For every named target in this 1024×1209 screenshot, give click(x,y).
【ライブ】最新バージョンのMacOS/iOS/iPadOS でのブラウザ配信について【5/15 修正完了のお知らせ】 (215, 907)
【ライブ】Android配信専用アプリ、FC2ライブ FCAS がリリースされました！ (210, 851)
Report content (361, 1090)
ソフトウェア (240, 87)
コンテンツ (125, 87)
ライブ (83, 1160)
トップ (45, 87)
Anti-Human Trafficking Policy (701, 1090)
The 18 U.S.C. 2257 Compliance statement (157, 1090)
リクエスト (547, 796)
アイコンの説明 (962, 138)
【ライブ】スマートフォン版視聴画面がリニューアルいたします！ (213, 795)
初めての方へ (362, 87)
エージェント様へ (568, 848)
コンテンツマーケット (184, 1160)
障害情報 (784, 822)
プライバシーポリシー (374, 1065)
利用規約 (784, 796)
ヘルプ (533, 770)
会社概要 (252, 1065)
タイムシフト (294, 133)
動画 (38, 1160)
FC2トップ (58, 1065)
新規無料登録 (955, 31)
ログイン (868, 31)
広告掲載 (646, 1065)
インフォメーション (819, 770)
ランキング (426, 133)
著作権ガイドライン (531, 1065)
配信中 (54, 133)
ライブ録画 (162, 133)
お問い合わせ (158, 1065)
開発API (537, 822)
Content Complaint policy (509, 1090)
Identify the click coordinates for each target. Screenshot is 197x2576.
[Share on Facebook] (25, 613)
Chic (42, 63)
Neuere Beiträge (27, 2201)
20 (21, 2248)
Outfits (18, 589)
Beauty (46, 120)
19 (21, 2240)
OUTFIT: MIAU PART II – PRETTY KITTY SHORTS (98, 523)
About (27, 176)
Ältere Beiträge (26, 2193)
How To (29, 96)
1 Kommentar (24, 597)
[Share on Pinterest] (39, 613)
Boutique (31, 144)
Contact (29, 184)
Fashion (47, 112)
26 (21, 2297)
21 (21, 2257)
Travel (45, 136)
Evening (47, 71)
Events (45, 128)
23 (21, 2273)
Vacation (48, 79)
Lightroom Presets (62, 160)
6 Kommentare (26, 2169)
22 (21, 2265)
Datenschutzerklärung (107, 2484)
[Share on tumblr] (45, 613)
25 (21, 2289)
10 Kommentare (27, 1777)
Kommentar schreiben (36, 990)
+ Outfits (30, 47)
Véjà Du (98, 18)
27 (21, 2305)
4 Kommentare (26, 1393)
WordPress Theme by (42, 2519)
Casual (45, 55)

#####

**Brief**
Determine how many lines of the data contain the word "click", and reply with that number only.

**Answer box**
2